CSIRO researchers will collaborate with the Centre for Food and Genomic Medicine (CFGM) in Perth, WA, to sequence the genome of the narrow-leaf lupin. The three-year, $1.5 million project will enable researchers and breeders to accelerate lupin crop improvements such as drought tolerance, disease resistance and optimal flowering time.
Lupins, members of the legume family, are used as a winter rotation crop, which farmers can use to prevent diseases surviving from season to season in cereal crops such as wheat. They have the added benefit of fixing nitrogen in the soil.
Lupins are also a source of protein and dietary fibre, and CSIRO scientists have already identified genes in lupins which produce proteins that impact on the nutritional content of the grain.

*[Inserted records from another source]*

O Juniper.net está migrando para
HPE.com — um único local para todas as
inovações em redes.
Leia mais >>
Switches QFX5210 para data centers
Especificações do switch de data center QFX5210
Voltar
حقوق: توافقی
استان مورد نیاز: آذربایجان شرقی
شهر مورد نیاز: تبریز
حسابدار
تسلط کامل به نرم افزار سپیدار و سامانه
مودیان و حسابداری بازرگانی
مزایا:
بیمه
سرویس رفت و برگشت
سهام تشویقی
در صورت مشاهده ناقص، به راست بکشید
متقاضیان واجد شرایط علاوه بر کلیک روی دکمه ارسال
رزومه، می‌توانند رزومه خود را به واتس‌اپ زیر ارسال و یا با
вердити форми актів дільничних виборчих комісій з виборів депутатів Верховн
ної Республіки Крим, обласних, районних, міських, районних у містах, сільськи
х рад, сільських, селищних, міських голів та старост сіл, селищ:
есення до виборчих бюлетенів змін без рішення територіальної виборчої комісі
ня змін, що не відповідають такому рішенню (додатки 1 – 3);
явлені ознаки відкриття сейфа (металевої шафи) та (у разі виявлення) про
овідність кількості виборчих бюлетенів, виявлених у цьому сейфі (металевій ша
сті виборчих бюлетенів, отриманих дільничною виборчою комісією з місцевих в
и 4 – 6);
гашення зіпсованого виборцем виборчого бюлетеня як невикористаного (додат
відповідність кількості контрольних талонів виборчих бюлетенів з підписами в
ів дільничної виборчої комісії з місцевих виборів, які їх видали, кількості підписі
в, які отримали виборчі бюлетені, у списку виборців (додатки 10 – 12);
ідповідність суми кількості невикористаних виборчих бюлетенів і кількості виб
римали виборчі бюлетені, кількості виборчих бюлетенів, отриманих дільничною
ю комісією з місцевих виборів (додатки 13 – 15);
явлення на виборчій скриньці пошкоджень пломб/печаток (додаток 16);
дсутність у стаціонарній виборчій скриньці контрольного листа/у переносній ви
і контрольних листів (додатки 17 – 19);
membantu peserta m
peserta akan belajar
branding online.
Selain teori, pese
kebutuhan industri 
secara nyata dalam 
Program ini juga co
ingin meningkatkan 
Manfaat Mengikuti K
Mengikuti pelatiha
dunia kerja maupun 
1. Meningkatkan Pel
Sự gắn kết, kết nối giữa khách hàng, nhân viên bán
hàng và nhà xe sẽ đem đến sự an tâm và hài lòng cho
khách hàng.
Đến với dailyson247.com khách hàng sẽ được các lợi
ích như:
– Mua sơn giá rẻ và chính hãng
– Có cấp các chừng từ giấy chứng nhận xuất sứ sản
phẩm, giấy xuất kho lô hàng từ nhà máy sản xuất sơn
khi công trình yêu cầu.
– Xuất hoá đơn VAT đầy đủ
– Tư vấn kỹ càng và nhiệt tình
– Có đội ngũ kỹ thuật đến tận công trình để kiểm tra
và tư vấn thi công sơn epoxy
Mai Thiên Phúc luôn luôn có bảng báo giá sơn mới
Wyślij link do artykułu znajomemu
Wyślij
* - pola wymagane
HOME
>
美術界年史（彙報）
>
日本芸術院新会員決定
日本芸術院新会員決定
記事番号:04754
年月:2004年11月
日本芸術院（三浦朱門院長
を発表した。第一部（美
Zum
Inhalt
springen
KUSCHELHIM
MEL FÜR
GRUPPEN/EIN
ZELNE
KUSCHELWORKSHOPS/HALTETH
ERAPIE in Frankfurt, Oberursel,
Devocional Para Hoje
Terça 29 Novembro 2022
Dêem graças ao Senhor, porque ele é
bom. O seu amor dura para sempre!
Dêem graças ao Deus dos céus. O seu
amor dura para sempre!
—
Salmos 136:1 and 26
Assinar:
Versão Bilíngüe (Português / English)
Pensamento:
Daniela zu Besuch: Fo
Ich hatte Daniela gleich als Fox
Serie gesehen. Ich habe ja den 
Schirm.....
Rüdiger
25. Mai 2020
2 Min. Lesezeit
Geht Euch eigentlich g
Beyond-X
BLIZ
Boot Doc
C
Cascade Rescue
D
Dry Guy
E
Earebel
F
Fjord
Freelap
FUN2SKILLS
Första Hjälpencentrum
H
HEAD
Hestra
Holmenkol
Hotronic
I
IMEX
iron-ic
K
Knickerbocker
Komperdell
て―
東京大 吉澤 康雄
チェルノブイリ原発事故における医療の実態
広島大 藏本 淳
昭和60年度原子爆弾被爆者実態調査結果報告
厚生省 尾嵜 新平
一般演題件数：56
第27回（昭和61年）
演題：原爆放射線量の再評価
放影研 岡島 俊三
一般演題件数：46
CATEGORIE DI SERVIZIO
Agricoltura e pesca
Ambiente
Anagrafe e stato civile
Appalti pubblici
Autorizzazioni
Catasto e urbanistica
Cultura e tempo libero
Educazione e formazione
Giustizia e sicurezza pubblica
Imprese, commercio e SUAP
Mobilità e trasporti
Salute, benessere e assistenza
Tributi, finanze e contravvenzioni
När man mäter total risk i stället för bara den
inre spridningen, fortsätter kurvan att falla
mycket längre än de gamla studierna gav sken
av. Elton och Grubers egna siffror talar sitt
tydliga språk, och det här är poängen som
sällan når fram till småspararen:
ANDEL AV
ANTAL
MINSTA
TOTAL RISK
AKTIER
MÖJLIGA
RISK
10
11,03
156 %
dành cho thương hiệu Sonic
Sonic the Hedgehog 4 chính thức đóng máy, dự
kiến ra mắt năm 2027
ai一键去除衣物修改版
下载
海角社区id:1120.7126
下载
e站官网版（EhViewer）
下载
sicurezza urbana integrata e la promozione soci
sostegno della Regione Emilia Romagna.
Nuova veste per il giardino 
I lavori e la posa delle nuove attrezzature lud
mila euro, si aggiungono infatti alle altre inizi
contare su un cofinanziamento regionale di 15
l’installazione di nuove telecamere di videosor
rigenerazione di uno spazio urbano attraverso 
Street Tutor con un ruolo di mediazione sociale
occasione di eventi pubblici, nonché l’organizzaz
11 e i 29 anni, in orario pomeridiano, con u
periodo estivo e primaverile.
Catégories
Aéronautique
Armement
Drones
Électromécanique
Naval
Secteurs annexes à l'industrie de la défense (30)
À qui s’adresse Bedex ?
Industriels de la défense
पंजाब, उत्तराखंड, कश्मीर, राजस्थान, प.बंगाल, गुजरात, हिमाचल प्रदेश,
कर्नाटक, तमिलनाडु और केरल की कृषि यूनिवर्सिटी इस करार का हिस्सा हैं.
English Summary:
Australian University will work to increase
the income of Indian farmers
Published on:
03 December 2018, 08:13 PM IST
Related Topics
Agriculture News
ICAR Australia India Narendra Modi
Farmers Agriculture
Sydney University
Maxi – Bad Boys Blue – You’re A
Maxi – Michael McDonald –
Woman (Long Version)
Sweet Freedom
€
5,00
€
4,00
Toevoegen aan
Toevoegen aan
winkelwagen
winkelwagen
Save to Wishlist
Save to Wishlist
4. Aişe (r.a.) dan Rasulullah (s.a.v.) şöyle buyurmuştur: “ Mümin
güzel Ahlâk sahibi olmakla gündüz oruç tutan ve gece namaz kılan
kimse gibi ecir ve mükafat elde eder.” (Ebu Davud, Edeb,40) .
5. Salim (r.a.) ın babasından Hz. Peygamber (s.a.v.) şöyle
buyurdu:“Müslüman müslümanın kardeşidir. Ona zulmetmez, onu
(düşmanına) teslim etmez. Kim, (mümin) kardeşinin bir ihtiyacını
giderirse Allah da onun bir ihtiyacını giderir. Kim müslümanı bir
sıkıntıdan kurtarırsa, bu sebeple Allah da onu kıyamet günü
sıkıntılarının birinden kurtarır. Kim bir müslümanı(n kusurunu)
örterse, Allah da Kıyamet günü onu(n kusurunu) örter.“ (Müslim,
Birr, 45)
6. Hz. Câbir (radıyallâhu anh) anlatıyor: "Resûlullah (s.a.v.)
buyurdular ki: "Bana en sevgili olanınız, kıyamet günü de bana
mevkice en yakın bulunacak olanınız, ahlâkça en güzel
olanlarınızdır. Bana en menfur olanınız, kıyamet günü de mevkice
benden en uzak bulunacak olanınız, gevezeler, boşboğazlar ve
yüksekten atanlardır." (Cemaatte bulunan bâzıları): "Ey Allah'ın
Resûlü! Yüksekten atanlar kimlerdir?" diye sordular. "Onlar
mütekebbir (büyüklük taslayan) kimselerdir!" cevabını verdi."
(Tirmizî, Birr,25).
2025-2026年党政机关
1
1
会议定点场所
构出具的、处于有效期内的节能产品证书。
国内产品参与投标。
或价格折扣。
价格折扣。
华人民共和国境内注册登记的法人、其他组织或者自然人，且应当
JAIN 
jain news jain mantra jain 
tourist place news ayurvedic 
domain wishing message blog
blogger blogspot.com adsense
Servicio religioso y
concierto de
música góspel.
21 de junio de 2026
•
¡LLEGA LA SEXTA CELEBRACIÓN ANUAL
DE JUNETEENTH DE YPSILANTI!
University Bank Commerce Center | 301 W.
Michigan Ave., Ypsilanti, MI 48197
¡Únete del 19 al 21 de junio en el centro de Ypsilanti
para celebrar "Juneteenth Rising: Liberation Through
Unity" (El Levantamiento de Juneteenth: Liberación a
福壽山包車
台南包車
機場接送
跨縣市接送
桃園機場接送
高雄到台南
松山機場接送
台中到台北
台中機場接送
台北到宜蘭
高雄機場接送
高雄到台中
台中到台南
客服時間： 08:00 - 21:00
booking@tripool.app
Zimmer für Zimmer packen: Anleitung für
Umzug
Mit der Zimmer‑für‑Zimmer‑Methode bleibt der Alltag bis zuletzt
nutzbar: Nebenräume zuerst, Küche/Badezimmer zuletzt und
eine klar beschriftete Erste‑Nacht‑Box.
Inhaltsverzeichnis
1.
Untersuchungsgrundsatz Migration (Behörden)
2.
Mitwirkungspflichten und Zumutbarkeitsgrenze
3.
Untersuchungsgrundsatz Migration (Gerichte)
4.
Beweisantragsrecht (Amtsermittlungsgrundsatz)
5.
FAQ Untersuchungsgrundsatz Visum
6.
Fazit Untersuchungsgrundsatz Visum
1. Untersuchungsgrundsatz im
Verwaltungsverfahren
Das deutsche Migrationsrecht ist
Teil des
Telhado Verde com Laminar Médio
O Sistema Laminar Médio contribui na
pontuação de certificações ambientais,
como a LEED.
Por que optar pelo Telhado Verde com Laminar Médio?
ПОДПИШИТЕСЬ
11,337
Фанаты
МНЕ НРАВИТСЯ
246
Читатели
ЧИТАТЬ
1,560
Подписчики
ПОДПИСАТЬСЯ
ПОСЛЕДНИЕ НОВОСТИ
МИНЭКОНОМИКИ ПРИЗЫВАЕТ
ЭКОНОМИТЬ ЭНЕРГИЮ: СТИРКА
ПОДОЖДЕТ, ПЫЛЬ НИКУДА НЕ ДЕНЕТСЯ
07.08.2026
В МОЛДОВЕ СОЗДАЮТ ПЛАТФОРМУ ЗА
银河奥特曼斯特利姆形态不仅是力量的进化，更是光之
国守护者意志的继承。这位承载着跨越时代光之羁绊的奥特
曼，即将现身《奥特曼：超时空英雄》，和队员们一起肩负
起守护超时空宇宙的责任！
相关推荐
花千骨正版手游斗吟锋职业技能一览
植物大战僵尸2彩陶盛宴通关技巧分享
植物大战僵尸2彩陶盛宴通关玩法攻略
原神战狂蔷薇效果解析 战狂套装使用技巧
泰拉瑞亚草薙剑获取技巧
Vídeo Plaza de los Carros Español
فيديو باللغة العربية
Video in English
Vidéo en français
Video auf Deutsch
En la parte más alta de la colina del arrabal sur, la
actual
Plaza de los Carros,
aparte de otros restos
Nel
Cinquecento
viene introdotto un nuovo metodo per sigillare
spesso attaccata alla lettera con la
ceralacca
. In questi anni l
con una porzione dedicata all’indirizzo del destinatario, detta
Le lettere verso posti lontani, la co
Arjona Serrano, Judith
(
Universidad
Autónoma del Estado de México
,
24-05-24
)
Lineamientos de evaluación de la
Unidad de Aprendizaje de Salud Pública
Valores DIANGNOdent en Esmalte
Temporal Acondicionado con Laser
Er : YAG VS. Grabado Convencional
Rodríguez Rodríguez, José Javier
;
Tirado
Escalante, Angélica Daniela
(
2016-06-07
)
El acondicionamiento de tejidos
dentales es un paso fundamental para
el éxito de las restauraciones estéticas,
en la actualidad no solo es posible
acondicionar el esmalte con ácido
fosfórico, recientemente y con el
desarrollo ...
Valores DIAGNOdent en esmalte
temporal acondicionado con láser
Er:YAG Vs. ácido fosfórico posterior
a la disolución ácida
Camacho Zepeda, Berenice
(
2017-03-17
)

Studies conducted by the CFGM have shown these proteins have important wide ranging benefits for humans and may provide cardiovascular health benefits in terms of increasing insulin sensitivity and reducing blood pressure. The proteins could potentially reduce the risk of diabetes and obesity by increasing a person’s sensitivity to insulin and creating the sensation of being ‘full’.
The research team will build upon established resources and employ powerful next-generation sequencing technologies and innovative bioinformatics techniques in their efforts to sequence the genome.
Responsibility for overseeing the research project was awarded to the Western Australian Institute for Medical Research-based CFGM by the Grains Research and Development Corporation following a competitive national tender process.
The CFGM team will interact with national and international collaborators in China, Europe, Japan and the USA with sequencing and bioinformatic expertise to help gain and analyse the sequence data. The majority of the project will be conducted at the new CSIRO/University of Western Australia joint Crop Genomics laboratory at Floreat, in Perth WA and will be led by Prof Karam Singh (CSIRO/UWA).
The project’s results will be published online for public access benefiting lupin researchers, lupin breeders and the broader community.